Your assignment.
Go through the material and return every line that contains the string "villaggi".

Records for the exercise.

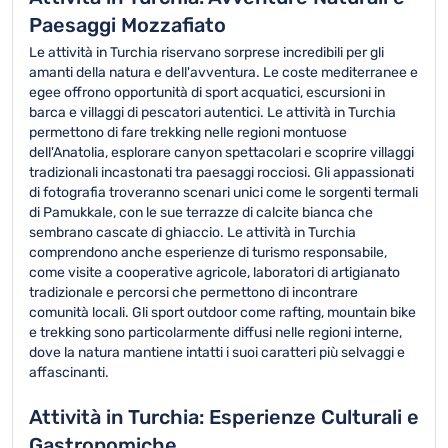
Paesaggi Mozzafiato
Le attività in Turchia riservano sorprese incredibili per gli
amanti della natura e dell'avventura. Le coste mediterranee e
egee offrono opportunità di sport acquatici, escursioni in
barca e villaggi di pescatori autentici. Le attività in Turchia
permettono di fare trekking nelle regioni montuose
dell'Anatolia, esplorare canyon spettacolari e scoprire villaggi
tradizionali incastonati tra paesaggi rocciosi. Gli appassionati
di fotografia troveranno scenari unici come le sorgenti termali
di Pamukkale, con le sue terrazze di calcite bianca che
sembrano cascate di ghiaccio. Le attività in Turchia
comprendono anche esperienze di turismo responsabile,
come visite a cooperative agricole, laboratori di artigianato
tradizionale e percorsi che permettono di incontrare
comunità locali. Gli sport outdoor come rafting, mountain bike
e trekking sono particolarmente diffusi nelle regioni interne,
dove la natura mantiene intatti i suoi caratteri più selvaggi e
affascinanti.
Attività in Turchia: Esperienze Culturali e
Gastronomiche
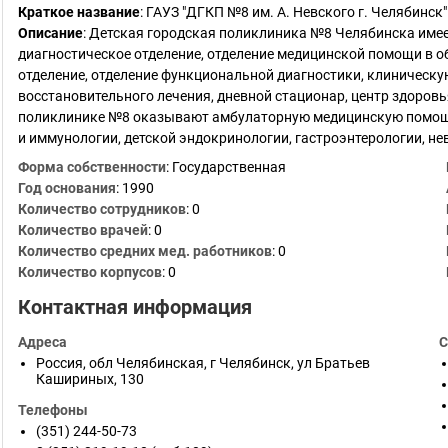
Краткое название
:
ГАУЗ "ДГКП №8 им. А. Невского г. Челябинск"
Описание
: Детская городская поликлиника №8 Челябинска имеет
диагностическое отделение, отделение медицинской помощи в 
отделение, отделение функциональной диагностики, клиническу
восстановительного лечения, дневной стационар, центр здоровь
поликлинике №8 оказывают амбулаторную медицинскую помощь 
и иммунологии, детской эндокринологии, гастроэнтерологии, не
Форма собственности
: Государственная
Год основания
:
1990
Количество сотрудников
:
0
Количество врачей
: 0
Количество средних мед. работников
: 0
Количество корпусов
: 0
Контактная информация
Адреса
С
Россия
,
обл Челябинская
,
г Челябинск
,
ул Братьев
Кашириных, 130
Телефоны
(351) 244-50-73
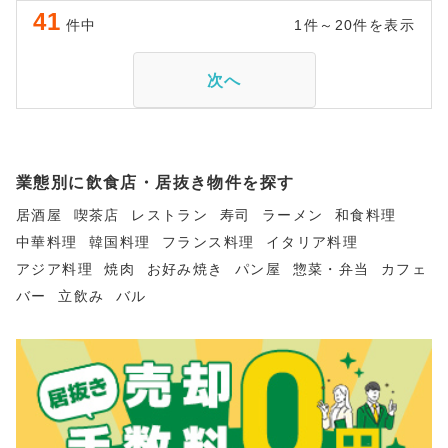
41
件中
1件～20件を表示
次へ
業態別に飲食店・居抜き物件を探す
居酒屋
喫茶店
レストラン
寿司
ラーメン
和食料理
中華料理
韓国料理
フランス料理
イタリア料理
アジア料理
焼肉
お好み焼き
パン屋
惣菜・弁当
カフェ
バー
立飲み
バル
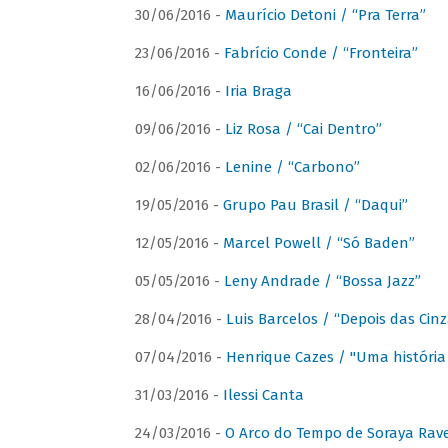
30/06/2016 -
Maurício Detoni / “Pra Terra”
23/06/2016 -
Fabrício Conde / “Fronteira”
16/06/2016 -
Iria Braga
09/06/2016 -
Liz Rosa / “Cai Dentro”
02/06/2016 -
Lenine / “Carbono”
19/05/2016 -
Grupo Pau Brasil / “Daqui”
12/05/2016 -
Marcel Powell / “Só Baden”
05/05/2016 -
Leny Andrade / “Bossa Jazz”
28/04/2016 -
Luis Barcelos / “Depois das Cinz
07/04/2016 -
Henrique Cazes / "Uma história
31/03/2016 -
Ilessi Canta
24/03/2016 -
O Arco do Tempo de Soraya Rav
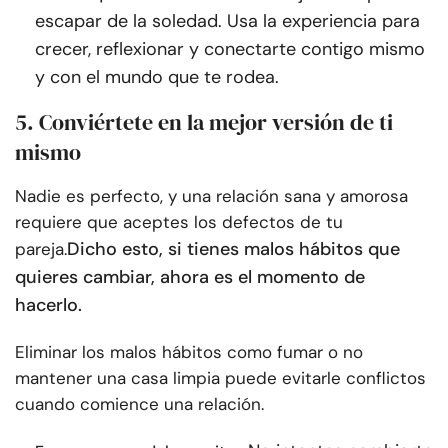
escapar de la soledad. Usa la experiencia para
crecer, reflexionar y conectarte contigo mismo
y con el mundo que te rodea.
5. Conviértete en la mejor versión de ti
mismo
Nadie es perfecto, y una relación sana y amorosa
requiere que aceptes los defectos de tu
Dicho esto, si tienes malos hábitos que
pareja.
quieres cambiar, ahora es el momento de
hacerlo.
Eliminar los malos hábitos como fumar o no
mantener una casa limpia puede evitarle conflictos
cuando comience una relación.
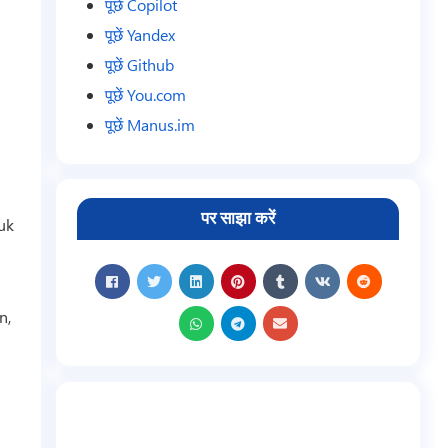
पूछें Copilot
पूछें Yandex
पूछें Github
पूछें You.com
पूछें Manus.im
पर साझा करें
tuk
n,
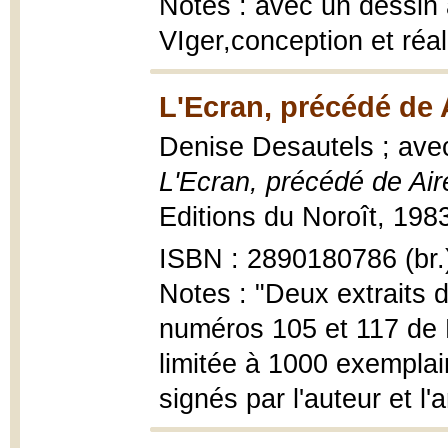
Notes : avec un dessin 
VIger,conception et réa
L'Ecran, précédé de 
Denise Desautels ; ave
L'Ecran, précédé de Ai
Editions du Noroît, 1983,
ISBN : 2890180786 (br.
Notes : "Deux extraits 
numéros 105 et 117 de L
limitée à 1000 exempla
signés par l'auteur et l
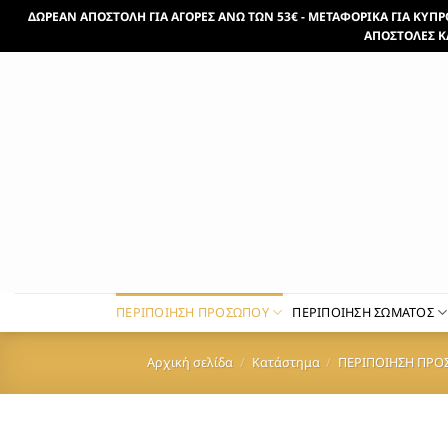
Μετάβαση
ΔΩΡΕΑΝ ΑΠΟΣΤΟΛΗ ΓΙΑ ΑΓΟΡΕΣ ΑΝΩ ΤΩΝ 53€ - ΜΕΤΑΦΟΡΙΚΑ ΓΙΑ ΚΥΠΡΟ 
στο
ΑΠΟΣΤΟΛΕΣ Κ
περιεχόμενο
ΠΕΡΙΠΟΙΗΣΗ ΠΡΟΣΩΠΟΥ
ΠΕΡΙΠΟΙΗΣΗ ΣΩΜΑΤΟΣ
Αρχική σελίδα
/
Κατάστημα
/
ΠΕΡΙΠΟΙΗΣΗ ΠΡΟ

Solution to this exercise.
barca e villaggi di pescatori autentici. Le attività in Turchia
dell'Anatolia, esplorare canyon spettacolari e scoprire villaggi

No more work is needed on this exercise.